Despite clear evidence that the LTTE's ambition of acquiring air power was rapidly taking wing, the government chose to deny this throughout the 1990s - it finally acknowledged the fact after 2004. In May 2005, Hagrup Haukland, head of the Sri Lanka Monitoring Mission (SLMM), confirmed to journalists in Colombo that the LTTE had "air assets". He said he had seen an airstrip while flying in a helicopter over LTTE-controlled area, but the Tigers had denied the SLMM access to the runway.

The SLMM was established as an international monitoring force after a ceasefire agreement between the Sri Lankan government and the LTTE in 2002. The ceasefire has in recent months been observed more in its breach than in its observation.

The attack at Katunayake indicates that the Sri Lanka Air Force's repeated bombing of the Iranamadu area over the past year - contrary to Colombo's claims - has not damaged the LTTE's air capability. Within hours of the attack, the air force resumed bombing of LTTE positions in the north.
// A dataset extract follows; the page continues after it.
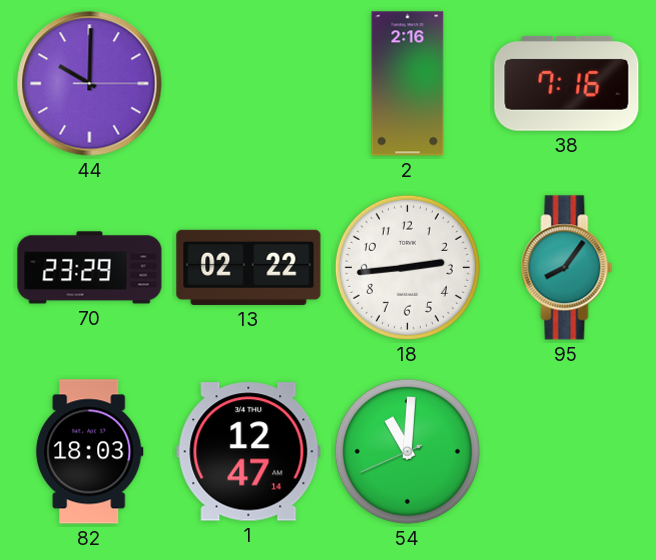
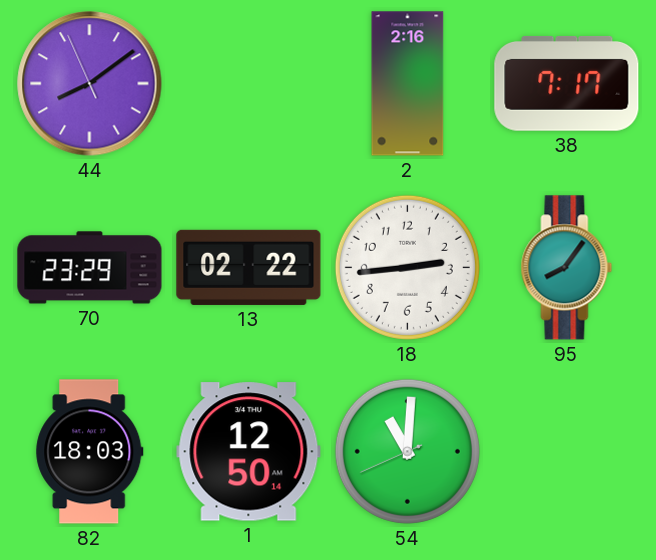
44: 10:00 -> 8:08
38: 7:16 -> 7:17
1: 12:47 -> 12:50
It had been widely expected that the Tigers would use their air wing to carry out suicide attacks, using the craft as deadly flying bombs. Instead, they chose to herald their arrival as an air "power" not with a spectacular suicide operation but with a conventional bomb attack. This could have been a purely logistical decision as a suicide attack would also destroy the aircraft, and the Tigers do not have many in reserve.

It is easy to be dismissive of the LTTE's claim to having an "air force". A couple of light aircraft and a few helicopters do not make an air force, especially in comparison with the Sri Lanka Air Force's large and sophisticated fighter fleet.

But the Tigers have always shown an immense capacity to improvise with their limited arsenal, to wrest the advantage from their enemy. Sri Lanka has radar gifted by India, but this cannot detect low-flying micro-light aircraft. On Monday, Tiger aircraft were able to come right up to Colombo's outskirts, bomb a supposedly well-protected military installation, and fly back to the safety of LTTE-controlled territory. They were not even close to being intercepted.

It might be more difficult to penetrate the Lankan defenses a second time, but the Tigers are adept at adjusting. In 2001, the LTTE carried out a spectacular ground attack on Colombo's international airport adjacent to the Katunayake military base. The LTTE blew up six commercial planes and seven military aircraft, dealing the Lankan economy a devastating blow. The airport was a tightly guarded installation, yet the Tigers were able to get past the security.

After that attack, the Lankan government reworked security around the airport. But Monday's aerial attack indicates that the security arrangements were inadequate - the Tigers simply found a way around the defenses.

The air attack strengthens the Tigers' claims to be a state-in-waiting. They control and administer territory, have an army, a navy, a police force and courts. Now they have an "air force" that works, too. They have won a big psychological battle.

Sudha Ramachandran is an independent journalist/researcher based in Bangalore.